> [Task] Write out the records below from the first line through the line containing "Frazier, Media maintains", leaving out any pictures.

Excerpts from a dataset
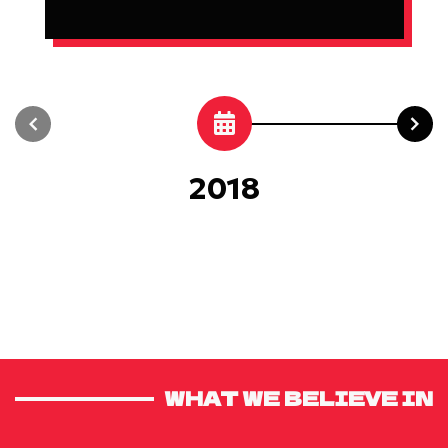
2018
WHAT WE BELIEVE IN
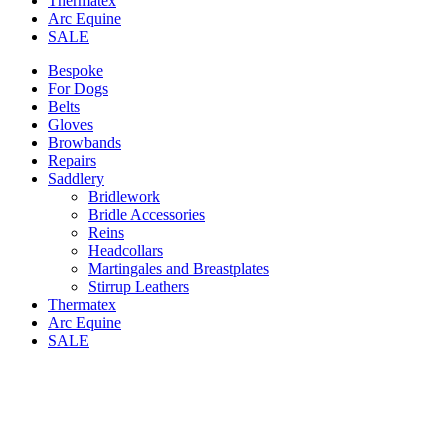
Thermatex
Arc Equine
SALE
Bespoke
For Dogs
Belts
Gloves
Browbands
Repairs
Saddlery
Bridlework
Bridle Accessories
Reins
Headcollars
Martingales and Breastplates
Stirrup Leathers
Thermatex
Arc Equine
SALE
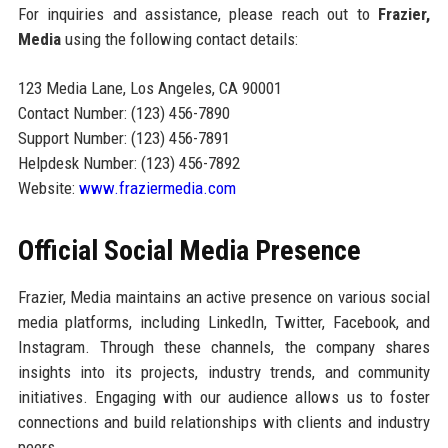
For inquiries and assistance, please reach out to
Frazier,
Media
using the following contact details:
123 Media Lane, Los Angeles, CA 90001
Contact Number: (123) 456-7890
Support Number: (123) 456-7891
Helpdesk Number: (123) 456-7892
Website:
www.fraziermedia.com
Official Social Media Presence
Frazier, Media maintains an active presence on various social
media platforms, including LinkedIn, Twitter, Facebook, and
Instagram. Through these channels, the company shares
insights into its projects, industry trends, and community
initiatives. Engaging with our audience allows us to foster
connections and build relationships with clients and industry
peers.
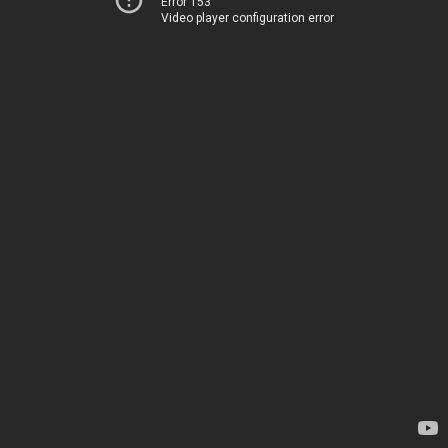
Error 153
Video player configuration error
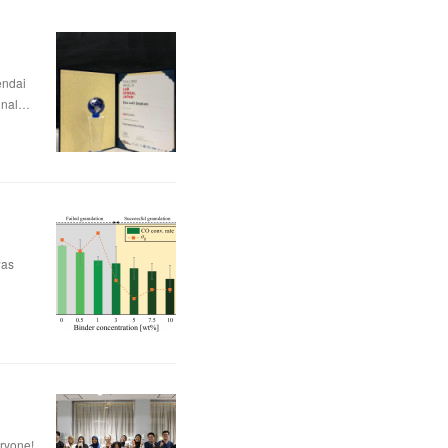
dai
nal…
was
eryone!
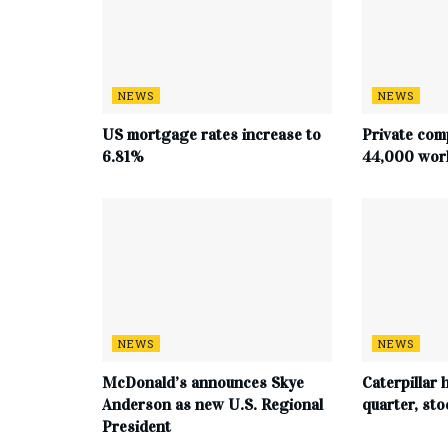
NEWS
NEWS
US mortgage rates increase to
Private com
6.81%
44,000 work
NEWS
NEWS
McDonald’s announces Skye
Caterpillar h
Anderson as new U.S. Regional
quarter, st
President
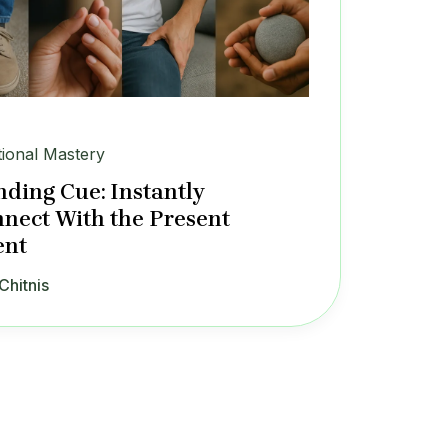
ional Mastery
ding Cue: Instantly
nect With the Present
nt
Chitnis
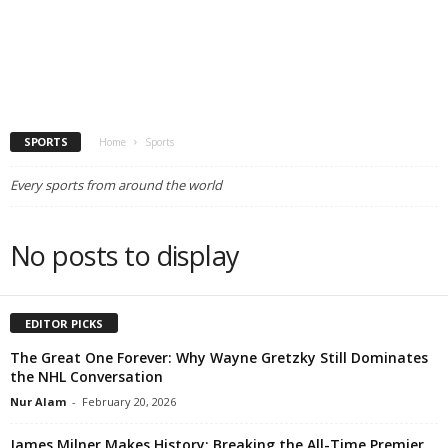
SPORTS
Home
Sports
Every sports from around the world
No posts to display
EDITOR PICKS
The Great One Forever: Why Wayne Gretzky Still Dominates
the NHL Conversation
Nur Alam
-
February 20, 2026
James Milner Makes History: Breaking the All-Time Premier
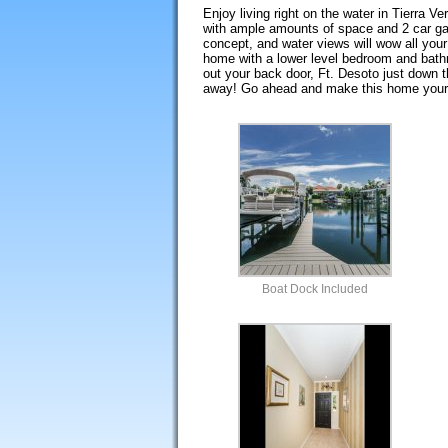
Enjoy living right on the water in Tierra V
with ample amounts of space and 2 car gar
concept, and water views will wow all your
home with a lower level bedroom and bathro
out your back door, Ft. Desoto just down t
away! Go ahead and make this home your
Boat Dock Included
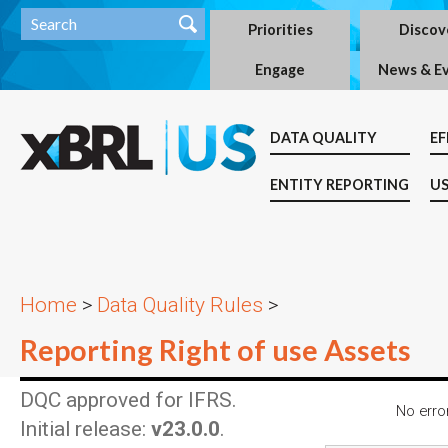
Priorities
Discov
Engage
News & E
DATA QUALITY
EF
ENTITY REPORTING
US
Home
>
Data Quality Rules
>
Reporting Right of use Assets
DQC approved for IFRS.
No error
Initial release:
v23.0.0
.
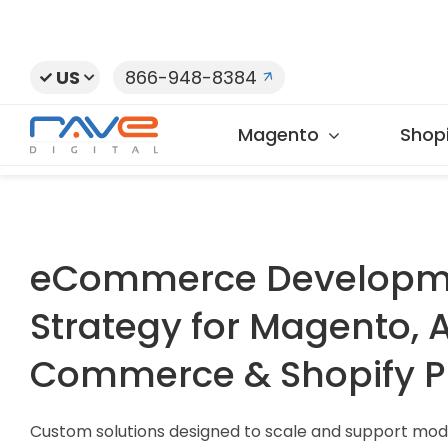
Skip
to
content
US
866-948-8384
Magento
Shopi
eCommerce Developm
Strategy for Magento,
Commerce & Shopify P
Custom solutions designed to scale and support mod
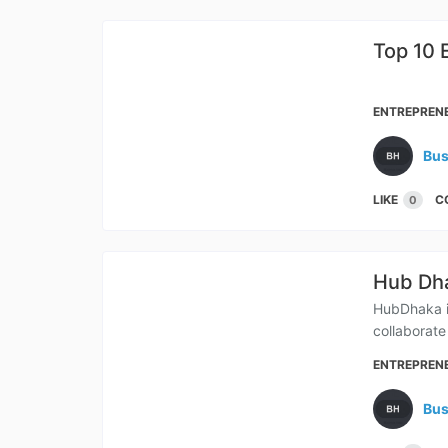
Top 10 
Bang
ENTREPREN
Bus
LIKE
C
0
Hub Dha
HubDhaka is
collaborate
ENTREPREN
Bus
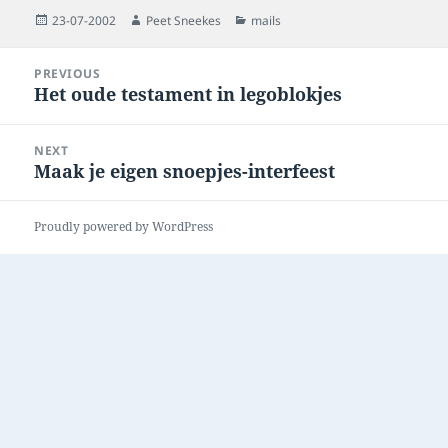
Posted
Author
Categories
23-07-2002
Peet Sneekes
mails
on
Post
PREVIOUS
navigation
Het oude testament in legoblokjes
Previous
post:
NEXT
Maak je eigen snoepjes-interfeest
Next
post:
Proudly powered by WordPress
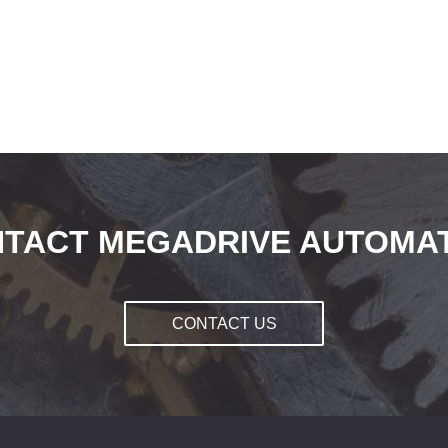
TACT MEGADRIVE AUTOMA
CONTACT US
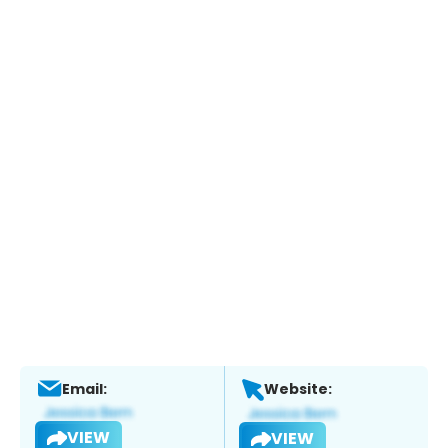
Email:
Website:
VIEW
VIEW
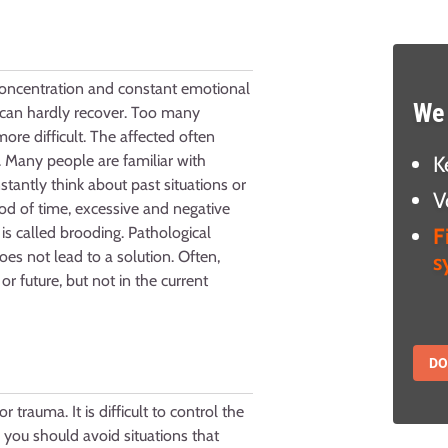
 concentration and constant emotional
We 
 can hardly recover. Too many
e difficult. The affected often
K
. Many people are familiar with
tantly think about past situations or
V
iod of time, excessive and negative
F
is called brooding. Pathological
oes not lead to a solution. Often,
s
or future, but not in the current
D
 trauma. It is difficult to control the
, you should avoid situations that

> [Answer to the exercise]
2018
WHAT WE BELIEVE IN
Thermatex
Arc Equine
SALE
Bespoke
For Dogs
Belts
Gloves
Browbands
Repairs
Saddlery
Bridlework
Bridle Accessories
Reins
Headcollars
Martingales and Breastplates
Stirrup Leathers
Thermatex
Arc Equine
SALE
For inquiries and assistance, please reach out to
Frazier,
Media
using the following contact details:
123 Media Lane, Los Angeles, CA 90001
Contact Number: (123) 456-7890
Support Number: (123) 456-7891
Helpdesk Number: (123) 456-7892
Website:
www.fraziermedia.com
Official Social Media Presence
Frazier, Media maintains an active presence on various social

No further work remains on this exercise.